Recently Google releasedGemini The image generation model of 2.0 Flash can communicate with AI through natural language to reach various image generation functions.
I. Methods of use
It's currently available for free by signing in through Google Ai Studio (requires a smooth internet connection):
After logging in, select Gemini 2.0 Flash (Image Generation) Experimental from the Model drop-down menu:
II. Actual measurement
1、Local repainting + style repainting
First Vince draws and asks the AI to dress the character (partial redraw). As you can see, the original shape of the character stays well:
Add new characters next to each other (partial redraws) and pose them differently (character references):
Gemini 2.0 Flash supports modifying local (uploaded) images, and dressing (local repainting) is equally smooth:
Change the image painting style (style redrawing), the actual test of this function on the accuracy of the cue word requires a high degree of accuracy, after a few attempts, success:
2. Expanding the map
The AI was asked to enlarge the image frame (enlargement) and the result was perfect:
3、Light and shadow control
Modifications to the light (light and shadow control), which previously might have required specialized tools like IC-Light, are now a one-sentence job:
Continuing to try other lighting effects, the AI does comply with the cue words better:
Replace the scene (partial repaint) + change the lighting (lighting control):
With all the composite features above, changing the characters is a piece of cake:
4, sub-shot generation
With AI painting, it's a big challenge to maintain consistency.
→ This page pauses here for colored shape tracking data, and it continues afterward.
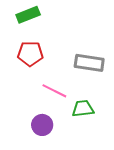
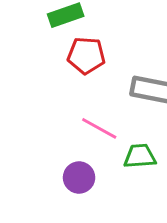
red pentagon: (30, 54) -> (86, 55), moved

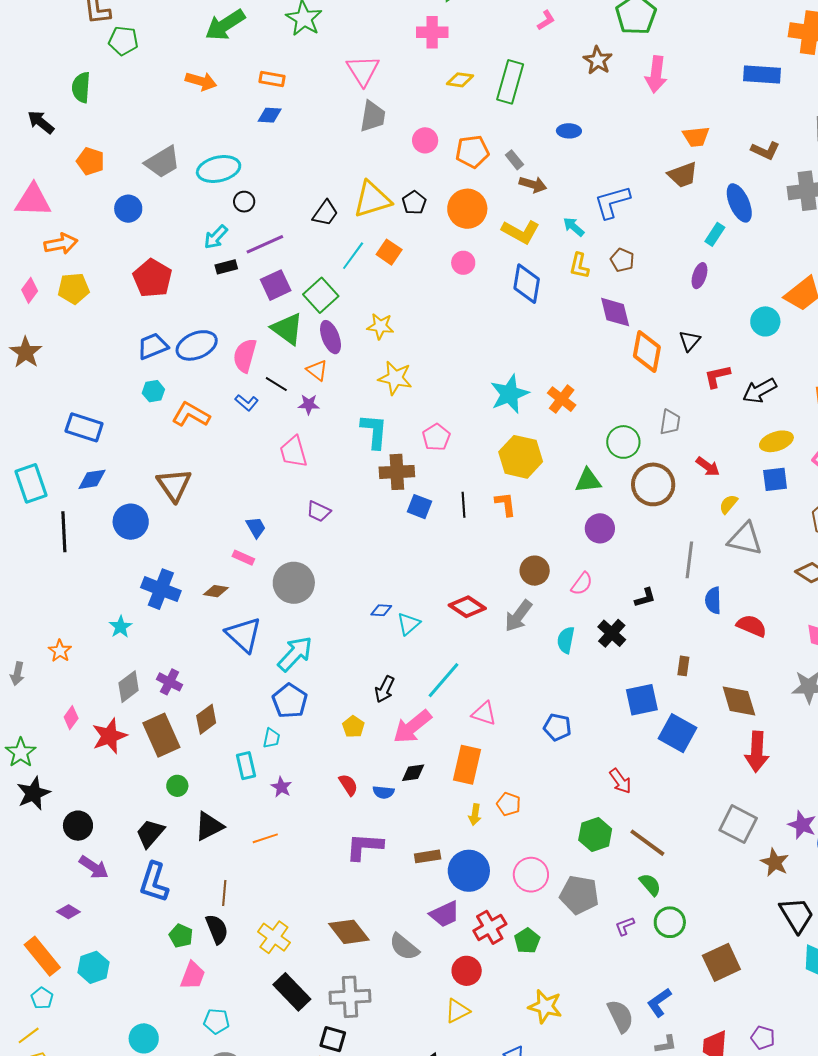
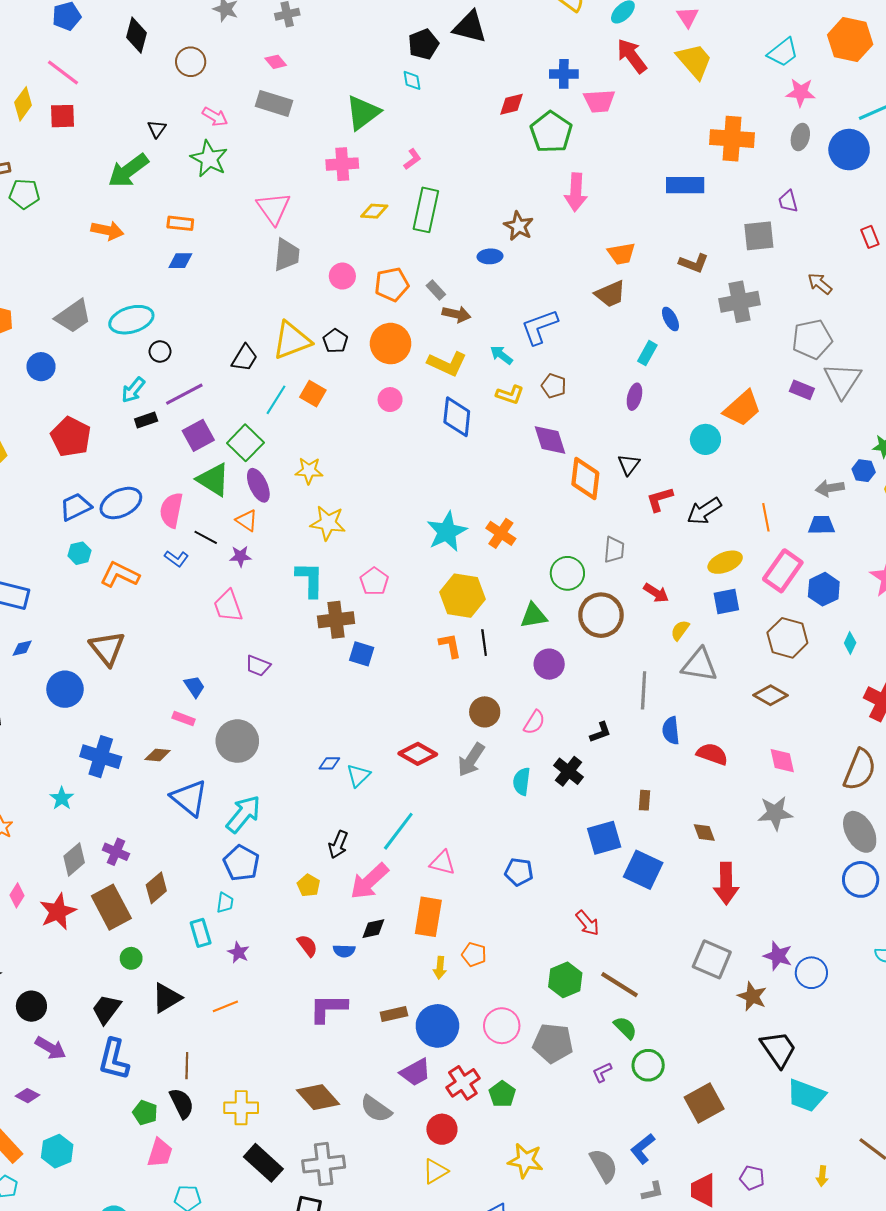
pink L-shape: (546, 20) -> (412, 159), moved
brown star: (598, 60) -> (519, 226), moved
blue ellipse: (739, 203) -> (670, 319), size x0.6
yellow L-shape: (579, 266) -> (510, 395), turned -80
blue diamond: (92, 479) -> (22, 648), size x0.7
black line: (463, 505) -> (484, 643), moved
brown diamond: (739, 701) -> (704, 832), size x0.6
yellow cross: (274, 937) -> (241, 1108), turned -32

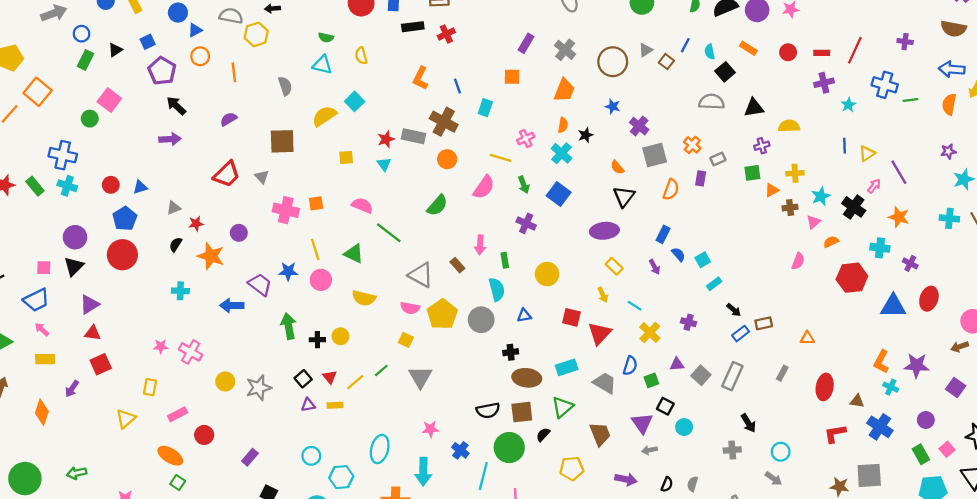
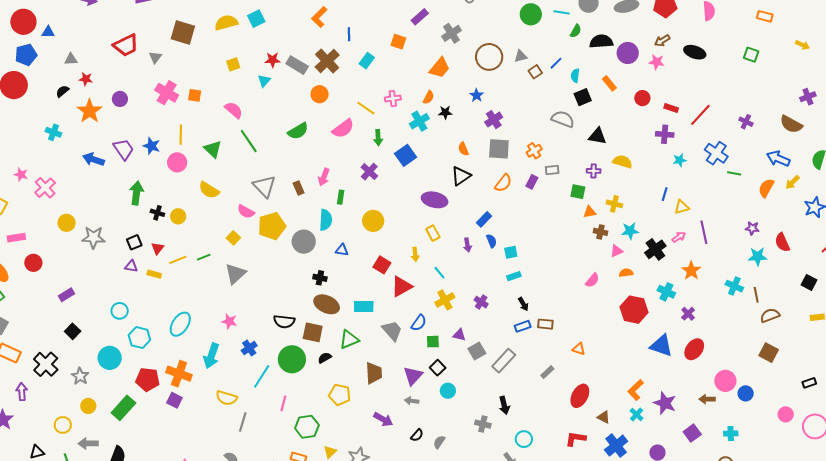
yellow square: (346, 157) -> (233, 64), turned -32
red circle: (111, 185) -> (23, 22), size x1.6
Here we try to change the photo perspective:
Based on the original scene, further changes in angle and movement (split-screen) were made, and the results were more than satisfactory:
Trying again with actress photos and testing from multiple angles, the conclusion was that the AI did understand and implement the character's physical characteristics:
Based on this, the scenery is further changed:
Compared with the previous case, the AI's "brain" ability is further demonstrated here:
Based on such powerful features, the consistency problem in AI video creation will gradually be solved.
III. Conclusion:
1, Gemini 2.0 Flash may not be able to come up with satisfactory results at one time, but it supports continuous dialog and can eventually achieve good results.
2, natural language (no threshold) interaction + "big unified" map generation function, Gemini 2.0 Flash may be the future of AI map generation tools set a new benchmark.
3, AI tools are getting stronger, Photoshop's market will be further compressed!